A arte da guerra é governada por cinco fatores fundamentais. O primeiro destes fatores é o político; o segundo, o tempo; o terceiro, o terreno; o quarto, o chefe; e o quinto, a doutrina.
As Políticas significam a real causa das pessoas para estarem em harmonia com a regra delas de forma que todos a seguirão e sem medo de qualquer perigo. Tempo significa noite e dia, frio e calor, dias bons e chuva, e mudança de estações. Terreno significa distâncias, e se refere ao chão que é atravessado com facilidade ou dificuldade e para se estar aberto ou fechado, e influenciar suas chances de vida ou morte. O chefe sustenta as qualidades do general da sabedoria, sinceridade, benevolência, coragem, e exatidão. A Doutrina será entendida como a organização do exército, as graduações entre os oficiais, os regulamentos de rotas de provisão, e a provisão de materiais militares para o exército.
Podemos comparar o primeiro, o fator político com a missão da empresa, que é a razão da existência da empresa, seu propósito. A missão corporativa inclui a missão, que possibilita que seus administradores e funcionários sigam um caminho que levará ao sucesso da empresa, concentrando esforços em um único foco.
O segundo fator, o tempo, pode ser comparado com a interação de forças naturais, pode ser compreendida como os fatores de ambiente externo à empresa, o microambiente (consumidores, concorrentes, ponto de venda, fornecedores) e macroambiente (forças demográficas, econômicas, tecnológicas, políticas, culturais).
O terceiro fator, o terreno, pode ser comparado ao próprio mercado de atuação da empresa. Se a empresa decide desenvolver um produto, é fundamental que ela estude a reação da concorrência, o consumidor, o ponto de venda, não esperando que o mercado se adequou ao produto, é necessário desenvolver um produto que satisfaça as necessidades e desejos do consumidor.
O quarto fator, o chefe, que pode ser comparado ao administrador da empresa (o comandante) com papéis de liderança na definição da missão da empresa; na análise ambiental, competitiva e nas situações específicas dos negócios; no desenvolvimento de objetivos, metas e estratégias; na definição de produto, mercado, distribuição e dos planos de qualidade para implementar as estratégias da empresa.

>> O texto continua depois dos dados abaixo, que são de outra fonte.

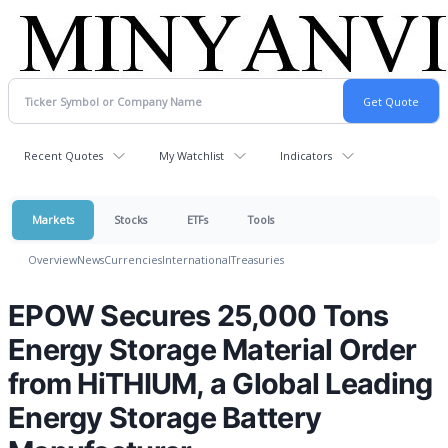
Recent Quotes
My Watchlist
Indicators
Markets
Stocks
ETFs
Tools
Overview
News
Currencies
International
Treasuries
EPOW Secures 25,000 Tons
Energy Storage Material Order
from HiTHIUM, a Global Leading
Energy Storage Battery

O quinto e último fator, a doutrina, O estabelecimento de Unidades Estratégicas de Negócios pode muito bem ilustrar essa citação de Sun Tzu, pois se as empresas administram vários negócios, nada mais prático é eficiente do que criar divisões de trabalho. Cada uma com sua própria estratégia, responsabilidades e objetivos, que facilitarão a identificação de ameaças e oportunidades dos produtos/serviços.
Além de manual para soldados rasos, A arte da guerra traduz, numa linguagem incisivamente elegante, ética, técnica, filosofia e estética. E também porque lida com a metáfora, A arte da guerra aplica-se a todo e qualquer conflito, alcançando cada indivíduo com seu opositor ou no caso da administração, de uma empresa com outra, concorrente ou aliada.
Em outras palavras, a guerra vista através da arte, ou a arte vista pela guerra, me pareceu um tema extremamente provocador para debates em qualquer instância: política, literatura, cinema, moda, artes plásticas, psicologia, religião, propaganda, esporte, tecnologia, comportamento, crítica e principalmente na administração.